DOMANDA
Cara Dottoressa, sto bene con me ed ho voglia di avere un uomo accanto, anche in vista del lungo inverno in cui non uscirò molto spesso. Nelle mie storie passate ho sempre voluto uomini che facessero tutto loro, mi sono lasciata prendere senza agire, solo reagendo. Ora invece mi sento più forte. Al momento presente c’è uno a cui piaccio, più giovane di me, e non sono sicura che lui mi piaccia, perché non corrisponde ai miei canoni “classici”. Però mi emoziona, e di conseguenza mi incuriosisce. Quando mi ha quasi chiesto di uscire (2 volte) io ho cambiato discorso, l’ho quindi messo in attesa. Ho poi cercato ben 3 volte di chiedergli io di uscire, non ci sono riuscita e ora lui è arrabbiato perché gli giro intorno come un’ape al miele ma poi scappo. Ho deciso quindi di lasciarlo perdere e di aspettare il prossimo uomo a cui lascerò fare se non proprio tutto, almeno il primo passo. Io riesco a vivere con questa decisione, ma TUTTE le mie amiche mi dicono che ci dovrei riprovare. Io sono convinta che ci posso provare altre 100 volte con quest’uomo, ma non riuscirò a chiedergli nulla perché mi sono compromessa in passato. E poi è stato così sincero con me che non lo vorrei ferire illudendolo. Io, se fossi lui, vorrei essere solo lasciata in pace.
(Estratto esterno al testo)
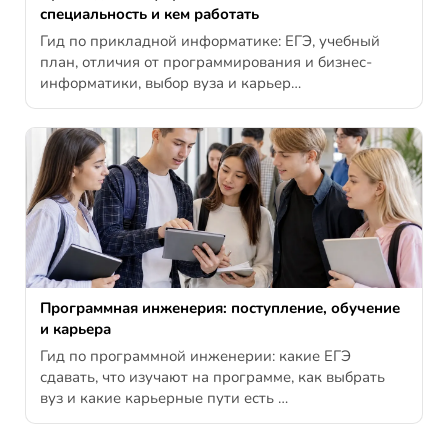
специальность и кем работать
Гид по прикладной информатике: ЕГЭ, учебный
план, отличия от программирования и бизнес-
информатики, выбор вуза и карьер…
Программная инженерия: поступление, обучение
и карьера
Гид по программной инженерии: какие ЕГЭ
сдавать, что изучают на программе, как выбрать
вуз и какие карьерные пути есть …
Sono in una fase nuova, sono protagonista delle mie vittorie e dei miei fallimenti, sono molto più pronta a prendere un no, anche se fa un male cane.
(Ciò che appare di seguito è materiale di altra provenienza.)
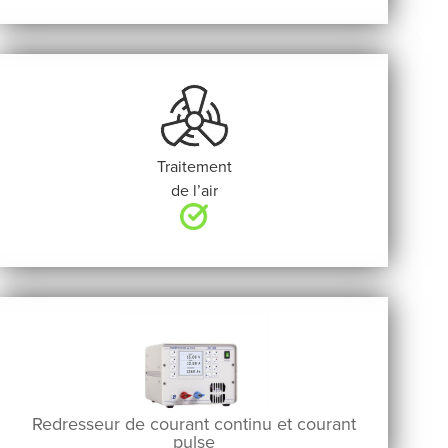
Traitement
de l’air
Redresseur de courant continu et courant
pulse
Passo oltre a quest’uomo o le mie amiche vedono TUTTE qualcosa che io non vedo? Grazie
RISPOSTA
L’amore non si comanda. Come non può costringersi ad innamorarsi perché è la stagione giusta, così non può obbligare nessuno a provare un sentimento che non è suo.
Ciò vale per tutte le emozioni. Non ci si impaurisce a comando, così come non ci si può arrabbiare per effetto di una richiesta in tal senso.
L’innamoramento e l’amore quindi vanno assecondati non provocati o indotti.
In più in questa emozione (come in diverse altre, ma non tutte) c’è una componente relazionale.
Non è detto che l’amore sia corrisposto.
Infine si tratta di considerare i tempi. Le emozioni hanno un loro decorso cui non possiamo sfuggire… e all’interno del quale dobbiamo pur vivere…..
Di certo non è una questione di ‘strategie’ o tattiche’…
Il sentimento, l’emozione, gli affetti sono cose molto serie poiché coinvolgono l’intera sfera della nostra persona: i pensieri, i desideri, le azioni, le scelte…
La incoraggio ad ascoltare il suo cuore… Non abbia fretta e non si imponga né imponga ad altri di provare, esprimere o (perché no) soffocare emozioni solo pensate, ma non esperite.
Vedrà che allora le sue vie si illumineranno ed il pensiero o lo sguardo degli altri assumerà altra prospettiva, meno minacciosa e più di incoraggiamento.
Non si tratta di ‘vedere’ o di ‘fare’, ma di ‘ascoltarsi’ e ascoltare senza fretta … e senza nulla precludere né costringere.